Appendix D Extra Details

D.1 Translation Prompt in Preliminary Study

In two experiments, the translation prompt we use is as follows:

•

Please translate the following sentences from <SRC_LANG> to <TGT_LANG>. Ensure line alignment across the document while maintaining the fluency of overall translation.
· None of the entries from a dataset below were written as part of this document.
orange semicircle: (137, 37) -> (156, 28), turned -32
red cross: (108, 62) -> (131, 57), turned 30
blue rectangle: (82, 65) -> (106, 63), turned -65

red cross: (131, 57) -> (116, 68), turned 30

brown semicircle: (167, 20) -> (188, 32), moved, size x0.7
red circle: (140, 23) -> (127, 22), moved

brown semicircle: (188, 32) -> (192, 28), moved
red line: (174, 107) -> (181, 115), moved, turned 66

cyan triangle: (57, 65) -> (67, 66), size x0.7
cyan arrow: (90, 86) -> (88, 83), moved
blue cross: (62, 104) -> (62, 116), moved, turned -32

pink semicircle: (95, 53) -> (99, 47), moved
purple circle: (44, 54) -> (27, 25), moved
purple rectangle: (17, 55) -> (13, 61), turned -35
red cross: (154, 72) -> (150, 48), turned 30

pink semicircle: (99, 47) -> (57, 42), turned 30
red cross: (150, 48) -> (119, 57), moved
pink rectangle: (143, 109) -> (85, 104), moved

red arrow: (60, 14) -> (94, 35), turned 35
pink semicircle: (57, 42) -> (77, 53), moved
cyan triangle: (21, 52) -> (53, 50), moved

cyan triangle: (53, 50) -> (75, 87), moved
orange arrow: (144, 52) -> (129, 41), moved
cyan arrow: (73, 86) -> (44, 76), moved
The prompt asks GPT4 to maintain the sentence alignment of the given document, so each sentence can be aligned back to its source sentence while being translated at the document level. In practice, we find most times GPT4 can follow our instructions. Occasionally, it fails to keep the sentence structure of the document and merges some sentences in one row. In these cases, we manually split the merged sentences.

D.2 Model and Decoding

For GPT-4, we use greedy search for decoding, to ensure the reproducibility of the results. For SeamlessM4T, we use the 2.3B version of seamlessM4T_v2_large and adopt beam search with beam size 5.